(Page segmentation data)
———

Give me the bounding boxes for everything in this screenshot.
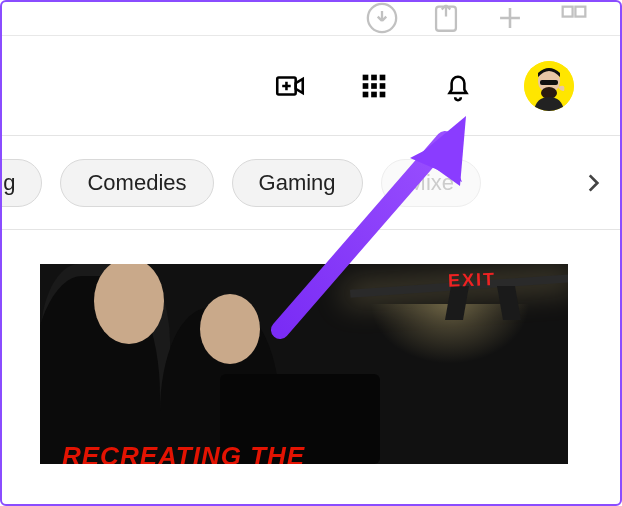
notifications-icon[interactable] xyxy=(440,68,476,104)
tabs-icon[interactable] xyxy=(556,0,592,36)
chips-next-button[interactable] xyxy=(578,168,608,198)
svg-rect-12 xyxy=(371,91,377,97)
chip-label: Gaming xyxy=(259,170,336,195)
chip-label: Mixe xyxy=(408,170,454,195)
svg-rect-5 xyxy=(363,74,369,80)
apps-grid-icon[interactable] xyxy=(356,68,392,104)
thumb-overlay-text: RECREATING THE xyxy=(62,441,305,464)
thumb-bat-ears xyxy=(440,290,526,352)
download-icon[interactable] xyxy=(364,0,400,36)
svg-rect-7 xyxy=(380,74,386,80)
category-chips: ng Comedies Gaming Mixe xyxy=(0,136,622,230)
chip-label: Comedies xyxy=(87,170,186,195)
share-icon[interactable] xyxy=(428,0,464,36)
svg-rect-6 xyxy=(371,74,377,80)
thumb-exit-sign: EXIT xyxy=(448,269,497,292)
svg-rect-3 xyxy=(575,6,585,16)
svg-rect-2 xyxy=(563,6,573,16)
create-video-icon[interactable] xyxy=(272,68,308,104)
svg-rect-11 xyxy=(363,91,369,97)
svg-rect-8 xyxy=(363,83,369,89)
avatar[interactable] xyxy=(524,61,574,111)
chip[interactable]: Gaming xyxy=(232,159,363,207)
svg-rect-16 xyxy=(540,80,558,85)
plus-icon[interactable] xyxy=(492,0,528,36)
thumb-figure-head xyxy=(200,294,260,364)
chip[interactable]: Mixe xyxy=(381,159,481,207)
svg-rect-10 xyxy=(380,83,386,89)
chip-label: ng xyxy=(0,170,15,195)
svg-rect-9 xyxy=(371,83,377,89)
app-header xyxy=(0,36,622,136)
chip[interactable]: Comedies xyxy=(60,159,213,207)
chip[interactable]: ng xyxy=(0,159,42,207)
content-area: EXIT RECREATING THE xyxy=(0,230,622,464)
browser-toolbar xyxy=(0,0,622,36)
svg-rect-13 xyxy=(380,91,386,97)
video-thumbnail[interactable]: EXIT RECREATING THE xyxy=(40,264,568,464)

———

▶ [ASSIGNMENT]: Filter these records, keeping every line where the word "rect" occurs.

▶ [FINAL ANSWER]:
svg-rect-12 xyxy=(371,91,377,97)
svg-rect-5 xyxy=(363,74,369,80)
svg-rect-7 xyxy=(380,74,386,80)
svg-rect-6 xyxy=(371,74,377,80)
svg-rect-3 xyxy=(575,6,585,16)
svg-rect-2 xyxy=(563,6,573,16)
svg-rect-11 xyxy=(363,91,369,97)
svg-rect-8 xyxy=(363,83,369,89)
svg-rect-16 xyxy=(540,80,558,85)
svg-rect-10 xyxy=(380,83,386,89)
svg-rect-9 xyxy=(371,83,377,89)
svg-rect-13 xyxy=(380,91,386,97)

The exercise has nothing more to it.